■ **GOAL OF THE EXERCISE**
Transcribe the listing exactly, leaving out every picture.

■ **TASK DATA**

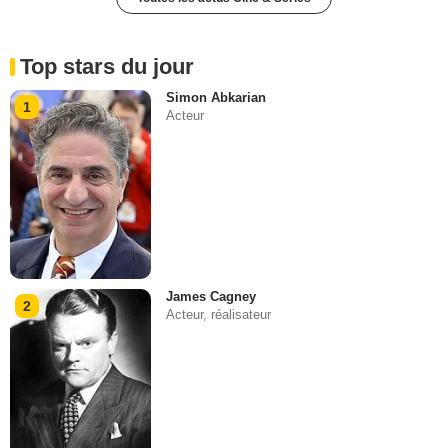
Top stars du jour
Simon Abkarian
1
Acteur
James Cagney
2
Acteur, réalisateur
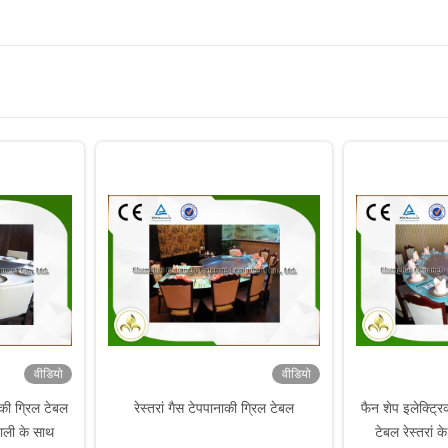
वीडियो
वीडियो
की ग्रिल टेबल
रेस्तरां गैस टेपपानाकी ग्रिल टेबल
फैन शेप इलेक्ट्रि
ाली के साथ
टेबल रेस्तरां क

■ **OUTPUT FOR THIS TASK**
Top stars du jour
Simon Abkarian
1
Acteur
James Cagney
2
Acteur, réalisateur
वीडियो
वीडियो
की ग्रिल टेबल
रेस्तरां गैस टेपपानाकी ग्रिल टेबल
फैन शेप इलेक्ट्रि
ाली के साथ
टेबल रेस्तरां क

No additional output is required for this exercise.